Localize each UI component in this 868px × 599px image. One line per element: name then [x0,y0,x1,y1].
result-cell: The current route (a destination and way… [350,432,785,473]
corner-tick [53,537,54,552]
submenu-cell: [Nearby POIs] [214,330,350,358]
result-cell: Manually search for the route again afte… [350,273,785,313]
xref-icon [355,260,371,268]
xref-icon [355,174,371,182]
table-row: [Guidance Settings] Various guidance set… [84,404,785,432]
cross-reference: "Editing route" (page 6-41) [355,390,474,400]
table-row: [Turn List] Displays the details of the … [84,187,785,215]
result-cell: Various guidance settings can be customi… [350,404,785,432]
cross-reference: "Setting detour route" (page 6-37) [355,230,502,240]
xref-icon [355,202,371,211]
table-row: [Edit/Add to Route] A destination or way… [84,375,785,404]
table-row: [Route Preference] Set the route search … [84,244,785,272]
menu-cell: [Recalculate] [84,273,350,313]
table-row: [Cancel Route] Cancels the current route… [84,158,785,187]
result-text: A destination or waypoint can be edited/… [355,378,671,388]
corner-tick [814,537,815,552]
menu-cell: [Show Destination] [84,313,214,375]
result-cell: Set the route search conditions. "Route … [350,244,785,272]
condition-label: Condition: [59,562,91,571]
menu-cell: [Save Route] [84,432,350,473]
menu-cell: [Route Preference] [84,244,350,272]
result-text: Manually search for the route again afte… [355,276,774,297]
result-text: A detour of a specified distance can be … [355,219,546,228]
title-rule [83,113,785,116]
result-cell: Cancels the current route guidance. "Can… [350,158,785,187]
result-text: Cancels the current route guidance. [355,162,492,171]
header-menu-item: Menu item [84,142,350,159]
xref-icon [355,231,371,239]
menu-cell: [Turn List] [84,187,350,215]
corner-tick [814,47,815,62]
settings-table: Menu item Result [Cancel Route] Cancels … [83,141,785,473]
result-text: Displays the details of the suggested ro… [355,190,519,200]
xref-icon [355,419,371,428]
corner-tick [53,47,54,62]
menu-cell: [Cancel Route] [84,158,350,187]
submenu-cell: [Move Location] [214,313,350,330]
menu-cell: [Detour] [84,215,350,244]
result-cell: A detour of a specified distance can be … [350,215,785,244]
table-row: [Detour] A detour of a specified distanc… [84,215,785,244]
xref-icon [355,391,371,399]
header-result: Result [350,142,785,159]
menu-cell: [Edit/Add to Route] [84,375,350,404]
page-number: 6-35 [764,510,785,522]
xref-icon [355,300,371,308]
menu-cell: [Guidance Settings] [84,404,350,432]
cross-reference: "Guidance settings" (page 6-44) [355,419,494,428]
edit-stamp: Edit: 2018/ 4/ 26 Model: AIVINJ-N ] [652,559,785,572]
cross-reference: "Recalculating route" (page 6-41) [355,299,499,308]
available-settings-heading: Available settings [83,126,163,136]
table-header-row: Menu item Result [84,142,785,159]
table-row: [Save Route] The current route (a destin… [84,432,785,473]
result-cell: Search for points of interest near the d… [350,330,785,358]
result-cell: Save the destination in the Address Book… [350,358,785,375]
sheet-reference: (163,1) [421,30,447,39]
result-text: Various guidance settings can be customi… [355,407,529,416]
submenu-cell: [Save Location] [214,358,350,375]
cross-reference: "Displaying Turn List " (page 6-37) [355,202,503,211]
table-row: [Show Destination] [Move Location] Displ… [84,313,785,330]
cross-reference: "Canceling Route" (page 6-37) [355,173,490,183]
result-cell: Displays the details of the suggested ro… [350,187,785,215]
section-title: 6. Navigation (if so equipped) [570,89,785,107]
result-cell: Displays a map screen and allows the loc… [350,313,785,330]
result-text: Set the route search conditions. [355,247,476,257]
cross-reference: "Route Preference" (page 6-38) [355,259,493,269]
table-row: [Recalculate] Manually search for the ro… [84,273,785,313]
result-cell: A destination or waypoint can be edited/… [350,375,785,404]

Task to complete: In the records above, locate every line with the string "distance" and copy it.

Answer to the problem:
result-text: A detour of a specified distance can be … [355,219,546,228]
result-cell: A detour of a specified distance can be … [350,215,785,244]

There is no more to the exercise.